About this task: Take the data below and filter it for lines containing the word "device"; show each line found.

------------------------------------------------

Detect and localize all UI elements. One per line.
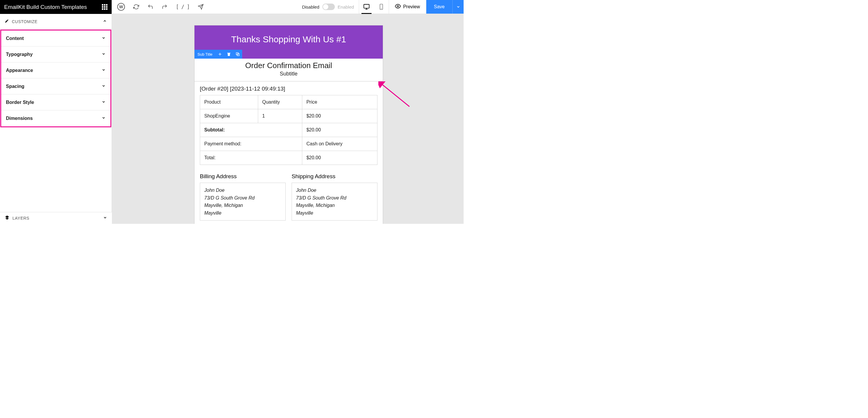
- panel-content[interactable]: Content: [1, 31, 111, 46]
- sidebar: EmailKit Build Custom Templates CUSTOMIZ…: [0, 0, 112, 224]
- address-row: Billing Address John Doe 73/D G South Gr…: [200, 173, 377, 221]
- table-row: Product Quantity Price: [200, 95, 377, 109]
- chevron-down-icon: [101, 36, 106, 41]
- layers-bar[interactable]: LAYERS: [0, 212, 112, 224]
- wordpress-icon[interactable]: W: [117, 3, 125, 11]
- shipping-address-box: John Doe 73/D G South Grove Rd Mayville,…: [291, 183, 377, 221]
- address-line: Mayville: [296, 209, 373, 217]
- panel-dimensions[interactable]: Dimensions: [1, 110, 111, 126]
- toolbar-element-label: Sub Title: [194, 52, 216, 57]
- chevron-down-icon: [101, 68, 106, 73]
- table-row: Total: $20.00: [200, 151, 377, 165]
- email-preview-frame: Thanks Shopping With Us #1 Sub Title Ord…: [194, 25, 383, 224]
- email-subtitle: Subtitle: [197, 71, 380, 77]
- panel-label: Appearance: [6, 68, 33, 73]
- address-line: John Doe: [296, 187, 373, 194]
- add-element-button[interactable]: [216, 50, 224, 59]
- save-button[interactable]: Save: [426, 0, 452, 13]
- table-cell: 1: [258, 109, 302, 123]
- table-header-cell: Price: [302, 95, 377, 109]
- enable-toggle-group: Disabled Enabled: [302, 4, 359, 10]
- table-cell: $20.00: [302, 123, 377, 137]
- element-toolbar: Sub Title: [194, 50, 242, 59]
- shipping-address-title: Shipping Address: [291, 173, 377, 180]
- address-line: John Doe: [204, 187, 281, 194]
- panel-label: Content: [6, 36, 24, 41]
- address-line: Mayville, Michigan: [296, 202, 373, 209]
- panel-label: Dimensions: [6, 116, 33, 121]
- save-dropdown-button[interactable]: [452, 0, 464, 13]
- table-cell: Subtotal:: [200, 123, 302, 137]
- customize-section-header[interactable]: CUSTOMIZE: [0, 14, 112, 29]
- table-row: ShopEngine 1 $20.00: [200, 109, 377, 123]
- email-header-block[interactable]: Thanks Shopping With Us #1 Sub Title: [194, 26, 383, 59]
- email-header-title: Thanks Shopping With Us #1: [200, 34, 377, 44]
- pencil-icon: [5, 19, 9, 24]
- layers-icon: [5, 215, 9, 221]
- customize-label: CUSTOMIZE: [12, 19, 38, 24]
- apps-grid-icon[interactable]: [102, 4, 107, 10]
- send-icon[interactable]: [198, 4, 204, 10]
- panel-spacing[interactable]: Spacing: [1, 78, 111, 94]
- canvas-area[interactable]: Thanks Shopping With Us #1 Sub Title Ord…: [112, 14, 464, 224]
- layers-label: LAYERS: [12, 216, 29, 221]
- address-line: 73/D G South Grove Rd: [296, 194, 373, 202]
- table-cell: Cash on Delivery: [302, 137, 377, 151]
- shortcode-icon[interactable]: [ / ]: [176, 4, 189, 10]
- table-cell: $20.00: [302, 109, 377, 123]
- chevron-down-icon: [101, 100, 106, 105]
- panel-appearance[interactable]: Appearance: [1, 62, 111, 78]
- sidebar-header: EmailKit Build Custom Templates: [0, 0, 112, 14]
- chevron-up-icon: [103, 19, 107, 24]
- enabled-label: Enabled: [338, 4, 354, 9]
- chevron-down-icon: [101, 116, 106, 121]
- chevron-down-icon: [101, 84, 106, 89]
- delete-element-button[interactable]: [224, 50, 233, 59]
- panel-border-style[interactable]: Border Style: [1, 94, 111, 110]
- duplicate-element-button[interactable]: [233, 50, 242, 59]
- preview-label: Preview: [403, 4, 420, 9]
- table-header-cell: Quantity: [258, 95, 302, 109]
- panel-label: Spacing: [6, 84, 24, 89]
- address-line: Mayville: [204, 209, 281, 217]
- email-subtitle-block[interactable]: Order Confirmation Email Subtitle: [194, 59, 383, 82]
- undo-icon[interactable]: [148, 4, 153, 10]
- shipping-address-col: Shipping Address John Doe 73/D G South G…: [291, 173, 377, 221]
- redo-icon[interactable]: [162, 4, 167, 10]
- panel-label: Border Style: [6, 100, 34, 105]
- refresh-icon[interactable]: [133, 4, 139, 10]
- annotation-arrow-icon: [378, 82, 411, 108]
- mobile-device-button[interactable]: [374, 0, 389, 13]
- table-header-cell: Product: [200, 95, 258, 109]
- topbar: W [ / ] Disabled Enabled: [112, 0, 464, 14]
- email-body: [Order #20] [2023-11-12 09:49:13] Produc…: [194, 82, 383, 224]
- preview-button[interactable]: Preview: [389, 0, 426, 13]
- chevron-down-icon: [103, 216, 107, 221]
- table-row: Subtotal: $20.00: [200, 123, 377, 137]
- svg-line-12: [381, 84, 409, 106]
- table-cell: Total:: [200, 151, 302, 165]
- table-row: Payment method: Cash on Delivery: [200, 137, 377, 151]
- svg-point-7: [397, 6, 399, 7]
- order-meta: [Order #20] [2023-11-12 09:49:13]: [200, 86, 377, 92]
- customize-panels-highlight: Content Typography Appearance Spacing Bo…: [0, 30, 111, 127]
- billing-address-col: Billing Address John Doe 73/D G South Gr…: [200, 173, 286, 221]
- app-title: EmailKit Build Custom Templates: [4, 4, 87, 10]
- table-cell: $20.00: [302, 151, 377, 165]
- eye-icon: [395, 3, 401, 10]
- billing-address-box: John Doe 73/D G South Grove Rd Mayville,…: [200, 183, 286, 221]
- panel-typography[interactable]: Typography: [1, 46, 111, 62]
- table-cell: ShopEngine: [200, 109, 258, 123]
- address-line: Mayville, Michigan: [204, 202, 281, 209]
- svg-rect-2: [364, 4, 369, 8]
- order-table: Product Quantity Price ShopEngine 1 $20.…: [200, 95, 377, 165]
- billing-address-title: Billing Address: [200, 173, 286, 180]
- device-switcher: [359, 0, 389, 13]
- email-title: Order Confirmation Email: [197, 61, 380, 70]
- enable-toggle[interactable]: [322, 4, 335, 10]
- panel-label: Typography: [6, 52, 33, 57]
- table-cell: Payment method:: [200, 137, 302, 151]
- desktop-device-button[interactable]: [359, 0, 374, 13]
- chevron-down-icon: [101, 52, 106, 57]
- address-line: 73/D G South Grove Rd: [204, 194, 281, 202]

------------------------------------------------

Answer to the exercise:
- mobile-device-button[interactable]: [374, 0, 389, 13]
- device-switcher: [359, 0, 389, 13]
- desktop-device-button[interactable]: [359, 0, 374, 13]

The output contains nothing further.